Elections call committee’s effectiveness into question

Posted: Monday, January 23, 2006

Last Spring, the Kenai River Professional Guides Assn. (KRPGA) noted in their newsletter, regarding the Kenai/Soldotna Advisory Committee elections, “We were able to get Robert Crowell, Bill Tappan, Joe Conors and Gary Turner elected to this AC to join Mel Erickson, Joe Hardy and Jim Kuhnsman. Still they outnumber us 8-7 on most issues but hopefully at the next election that they have we can get a couple more folks on this AC so we can start to turn this thing around.”

Well, the AC held their elections (Jan. 11) and KRPGA guides and Kenai River Sport Fishing Assn. (KRSA) members showed up in force to elect their nominees to the committee.
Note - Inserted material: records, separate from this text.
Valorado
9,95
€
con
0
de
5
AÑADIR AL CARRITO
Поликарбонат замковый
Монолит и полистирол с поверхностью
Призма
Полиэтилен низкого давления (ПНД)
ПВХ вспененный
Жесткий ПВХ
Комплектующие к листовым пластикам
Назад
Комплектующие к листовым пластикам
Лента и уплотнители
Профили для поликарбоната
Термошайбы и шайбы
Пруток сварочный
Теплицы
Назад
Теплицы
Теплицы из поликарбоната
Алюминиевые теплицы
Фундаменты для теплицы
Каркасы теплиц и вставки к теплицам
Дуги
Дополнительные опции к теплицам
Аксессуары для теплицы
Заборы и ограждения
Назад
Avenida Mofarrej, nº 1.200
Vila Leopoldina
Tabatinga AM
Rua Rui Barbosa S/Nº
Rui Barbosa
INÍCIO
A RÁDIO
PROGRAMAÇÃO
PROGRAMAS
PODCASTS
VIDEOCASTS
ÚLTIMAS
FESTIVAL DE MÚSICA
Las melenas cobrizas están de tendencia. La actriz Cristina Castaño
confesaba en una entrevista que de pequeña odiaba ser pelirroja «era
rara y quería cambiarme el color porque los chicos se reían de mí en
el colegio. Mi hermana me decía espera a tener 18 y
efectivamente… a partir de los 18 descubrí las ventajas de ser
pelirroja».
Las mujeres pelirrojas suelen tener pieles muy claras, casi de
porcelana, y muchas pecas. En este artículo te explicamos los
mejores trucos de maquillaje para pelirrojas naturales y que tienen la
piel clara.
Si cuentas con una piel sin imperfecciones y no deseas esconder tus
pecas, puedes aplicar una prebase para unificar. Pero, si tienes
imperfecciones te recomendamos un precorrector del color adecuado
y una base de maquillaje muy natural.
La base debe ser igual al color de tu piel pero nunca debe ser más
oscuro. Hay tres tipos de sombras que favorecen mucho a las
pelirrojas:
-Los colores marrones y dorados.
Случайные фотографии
After the smoke cleared, these organizations combined to now seat 10 of their “appointees” on this 17 member committee. What this all means as far as future deliberations by this committee remains to be seen, however, we should assume that any fisheries proposals would probably be guide friendly.
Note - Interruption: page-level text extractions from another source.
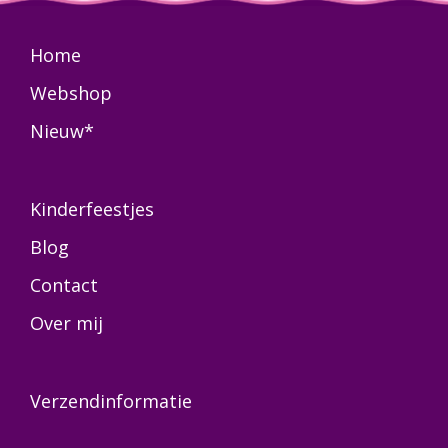
Home
Webshop
Nieuw*
Kinderfeestjes
Blog
Contact
Over mij
Verzendinformatie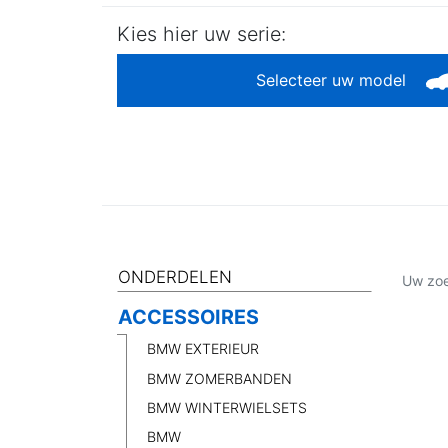
Kies hier uw serie:
Selecteer uw model
ONDERDELEN
Uw zoe
ACCESSOIRES
BMW EXTERIEUR
BMW ZOMERBANDEN
BMW WINTERWIELSETS
BMW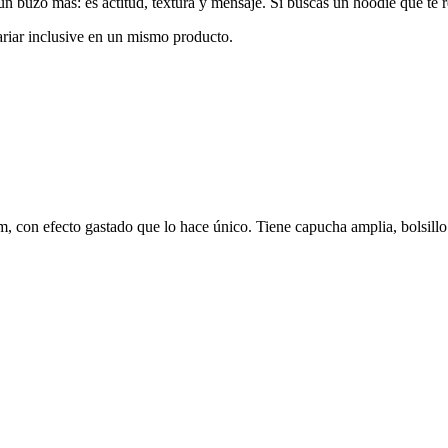
 un buzo más: es actitud, textura y mensaje. Si buscás un hoodie que te r
iar inclusive en un mismo producto.
 con efecto gastado que lo hace único. Tiene capucha amplia, bolsillo 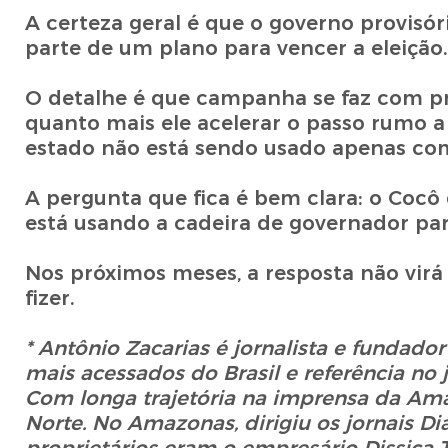
A certeza geral é que o governo provisór
parte de um plano para vencer a eleição.
O detalhe é que campanha se faz com pro
quanto mais ele acelerar o passo rumo a 
estado não está sendo usado apenas com
A pergunta que fica é bem clara: o Coc
está usando a cadeira de governador pa
Nos próximos meses, a resposta não virá
fizer.
* Antônio Zacarias é jornalista e fundad
mais acessados do Brasil e referência no 
Com longa trajetória na imprensa da Amazô
Norte. No Amazonas, dirigiu os jornais 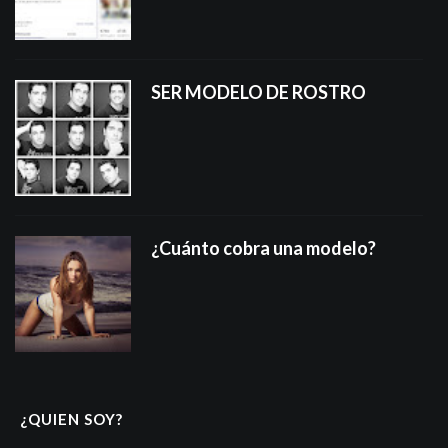
SER MODELO DE ROSTRO
¿Cuánto cobra una modelo?
¿QUIEN SOY?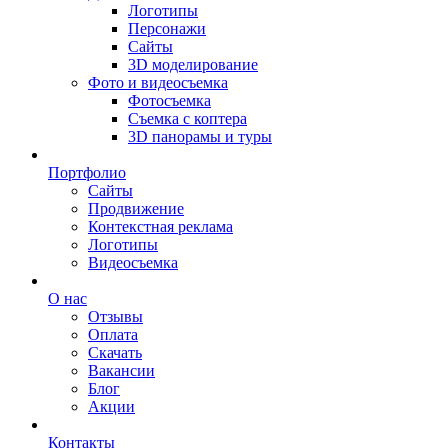
Логотипы
Персонажи
Сайты
3D моделирование
Фото и видеосъемка
Фотосъемка
Съемка с коптера
3D панорамы и туры
Портфолио
Сайты
Продвижение
Контекстная реклама
Логотипы
Видеосъемка
О нас
Отзывы
Оплата
Скачать
Вакансии
Блог
Акции
Контакты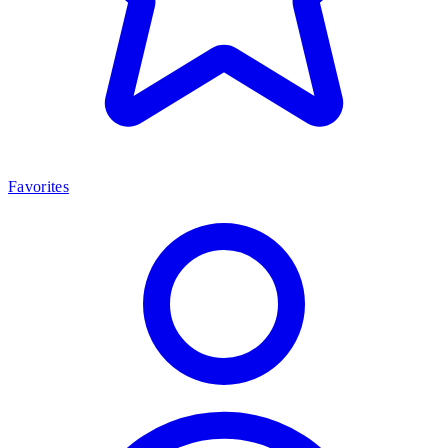
Favorites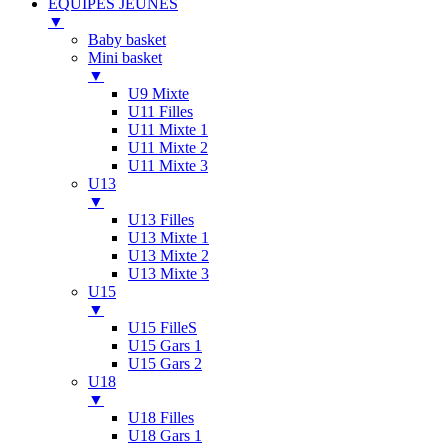
ÉQUIPES JEUNES
▼
Baby basket
Mini basket
▼
U9 Mixte
U11 Filles
U11 Mixte 1
U11 Mixte 2
U11 Mixte 3
U13
▼
U13 Filles
U13 Mixte 1
U13 Mixte 2
U13 Mixte 3
U15
▼
U15 FilleS
U15 Gars 1
U15 Gars 2
U18
▼
U18 Filles
U18 Gars 1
A bigger question begs to be asked. Why do these organizations, that already possess all of the money, power and influence to steer the governor, Department of Fish and Game and the Board of Fish, need to exert their power over an AC? Especially when an AC is designed to be comprised of a well rounded group of the public to give grass-roots feedback to the Boards of Fish and Game on issues affecting their area.
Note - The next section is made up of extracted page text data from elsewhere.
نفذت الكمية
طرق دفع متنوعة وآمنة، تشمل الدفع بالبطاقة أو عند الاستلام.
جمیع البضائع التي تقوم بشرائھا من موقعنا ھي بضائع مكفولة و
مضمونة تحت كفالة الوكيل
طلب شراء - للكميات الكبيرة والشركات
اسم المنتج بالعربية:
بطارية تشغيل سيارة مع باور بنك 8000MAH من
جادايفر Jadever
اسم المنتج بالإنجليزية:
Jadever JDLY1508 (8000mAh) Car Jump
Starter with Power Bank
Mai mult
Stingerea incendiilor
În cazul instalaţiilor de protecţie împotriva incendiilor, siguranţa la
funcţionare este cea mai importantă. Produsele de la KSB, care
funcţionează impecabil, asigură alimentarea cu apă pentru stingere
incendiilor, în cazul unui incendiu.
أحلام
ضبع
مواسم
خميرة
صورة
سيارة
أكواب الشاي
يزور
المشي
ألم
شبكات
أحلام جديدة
I’m sure the founders of the Advisory Committee process did not envision this process being so skewed and open to misuse by special interest groups to further their agenda. In this case it is an issue of economic incentive exerting their power over public process. This completely subverts the process and the ability of the public to participate in good faith. This type of system will also discourage people from trusting this arena to provide fairness in addressing their needs.

I know, Gary Dawkins, the committee chair, is an honorable person and will do his best to discourage a slanted committee. The gentlemen elected to carry the water of these organizations are also fine people, in their own right, but they have to know they were put there because their agenda parallels that of the organizations that got them elected and for that reason they will be expected to follow suit on issues important to these organizations.

I wish Gary and the committee the best in their endeavor, however, until more individuals from the public at large, without ties to powerful organizations, are allowed to make up the majority of its membership, public doubt will over shadow the AC’s effectiveness.